Looking at all of this information, do you see a trend at all? Or, can you think of any job or industry that would fit some of your skills and interests? For example, if mental health is important to you and you love all things social media, then maybe you could find a Social Media position with an organization that is involved in mental health in some way, such as a doctor’s office, a clinical research company, or a non-profit organization.

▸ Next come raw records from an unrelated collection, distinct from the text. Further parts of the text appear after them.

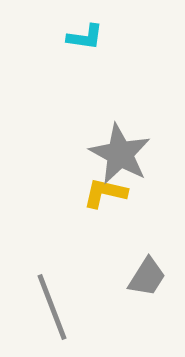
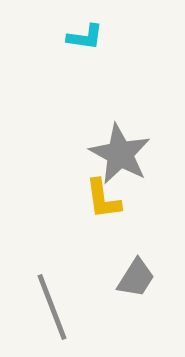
yellow L-shape: moved 2 px left, 6 px down; rotated 111 degrees counterclockwise
gray trapezoid: moved 11 px left, 1 px down
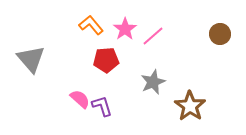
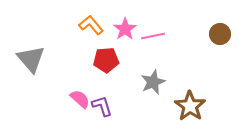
pink line: rotated 30 degrees clockwise
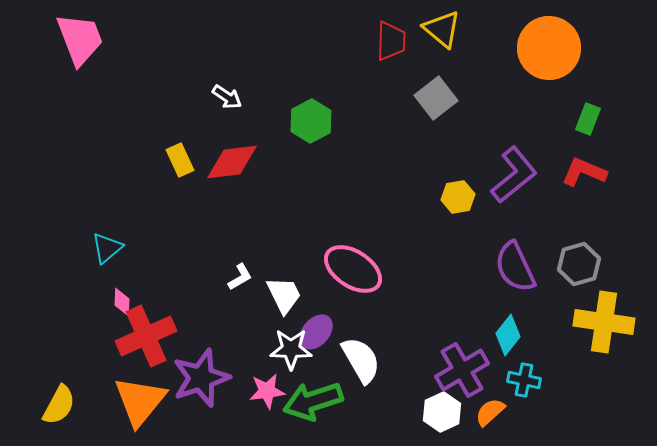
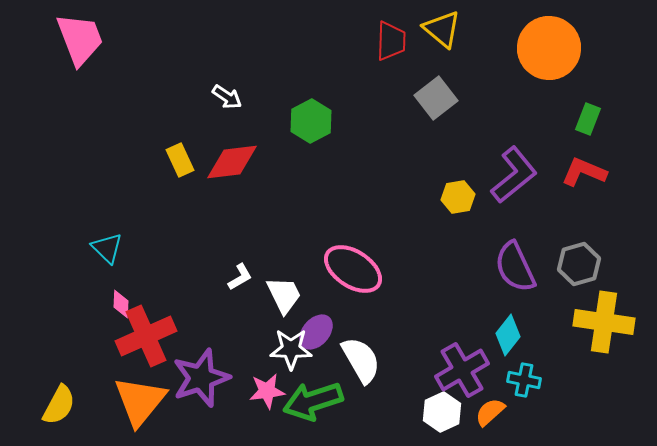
cyan triangle: rotated 36 degrees counterclockwise
pink diamond: moved 1 px left, 2 px down
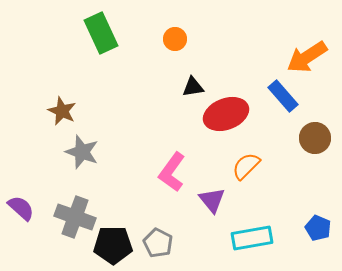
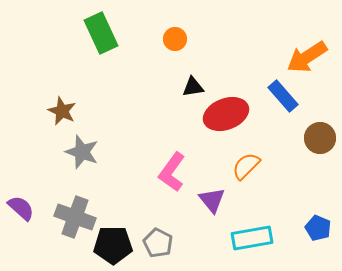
brown circle: moved 5 px right
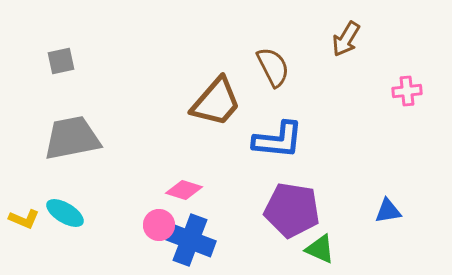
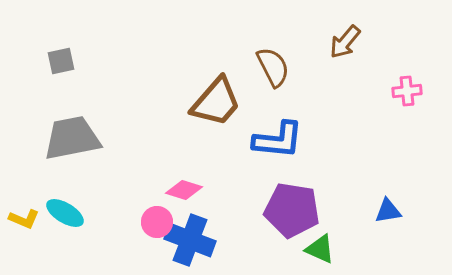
brown arrow: moved 1 px left, 3 px down; rotated 9 degrees clockwise
pink circle: moved 2 px left, 3 px up
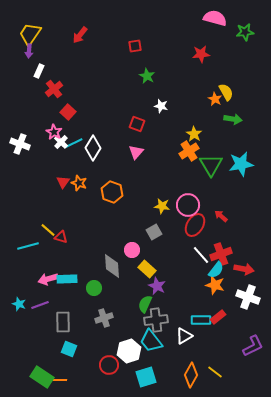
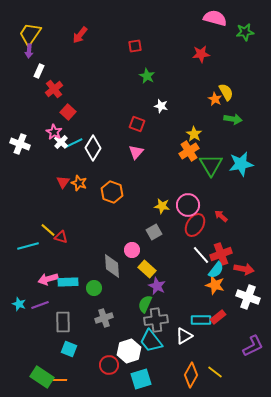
cyan rectangle at (67, 279): moved 1 px right, 3 px down
cyan square at (146, 377): moved 5 px left, 2 px down
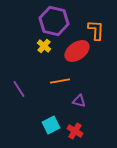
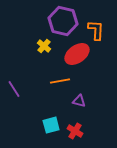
purple hexagon: moved 9 px right
red ellipse: moved 3 px down
purple line: moved 5 px left
cyan square: rotated 12 degrees clockwise
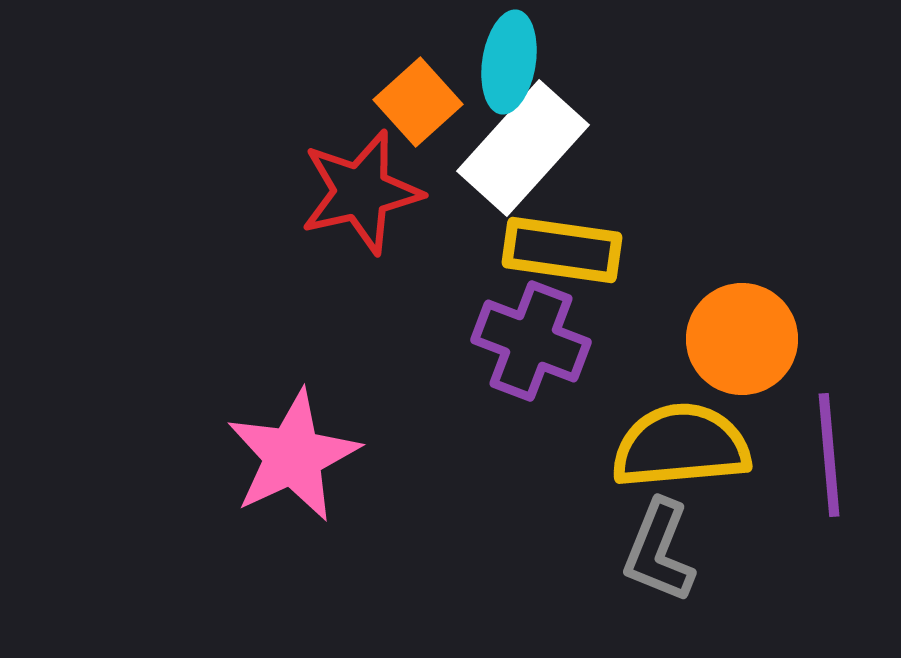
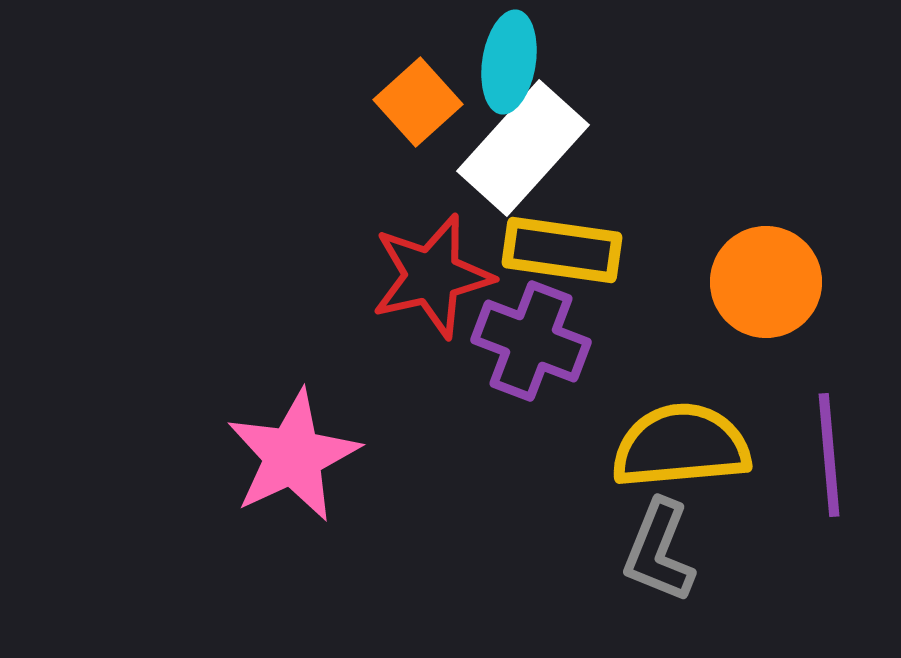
red star: moved 71 px right, 84 px down
orange circle: moved 24 px right, 57 px up
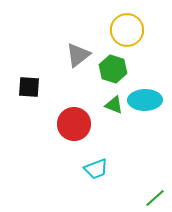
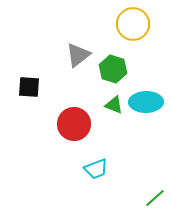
yellow circle: moved 6 px right, 6 px up
cyan ellipse: moved 1 px right, 2 px down
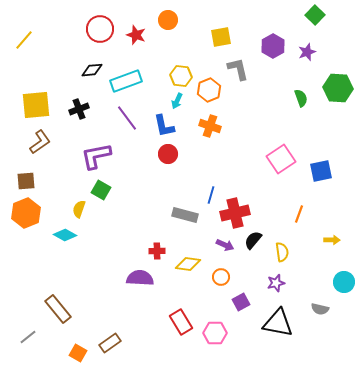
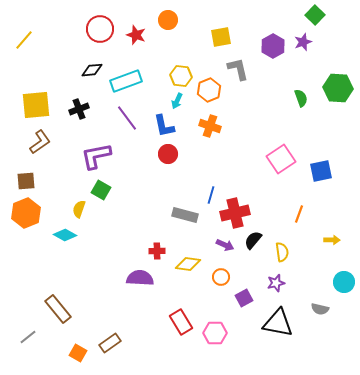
purple star at (307, 52): moved 4 px left, 10 px up
purple square at (241, 302): moved 3 px right, 4 px up
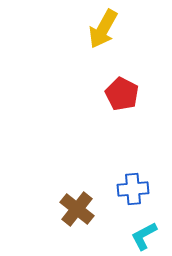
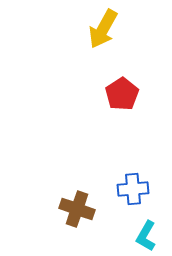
red pentagon: rotated 12 degrees clockwise
brown cross: rotated 20 degrees counterclockwise
cyan L-shape: moved 2 px right; rotated 32 degrees counterclockwise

When looking at this information, it’s essential to keep the current job market in mind. Consider what types of roles are in demand and relevant. How do the things you enjoy or care about translate into the professional world as it is today? How can you leverage your skills and interests?
Once you have an idea of where you’d like your career to go, you need to create a plan to transition.
How much maneuvering you will need to do to pivot your career will depend entirely on what you do now, your experience, and where you’re hoping to go. This transition may be pretty simple for some people, especially if following your passion doesn’t mean changing what you do but rather who you’re working for. In this case, your biggest challenge will be getting your foot in the door for an interview, so you’ll need to refresh your personal brand, update your resume, and do some networking to better position yourself for a new industry or organization.
For most people, though, following their passion will require much more of a pivot. Depending on how much of a change you’re trying to make, you may need to:
Carve out time (and possibly money) for training, certifications, etc.
Take on an internship or start a side hustle to get real-life experience for your resume
Develop your personal brand and career narrative so that it reflects your passion
Enlist the help of a mentor or advisor who works in your chosen field
Transitioning Your Career to Fit Your Passion
Now, start applying to jobs that align with your passion. You might have to ease into it with part-time or contract roles, but keep applying to full-time roles in the meantime, especially if you’re experiencing imposter syndrome (and selling yourself short). It’s not going to happen overnight, but eventually, you’ll find yourself veering off your current career path and onto one with new potential that will leave you feeling fulfilled. Trust the process because it will be worth the work in the end.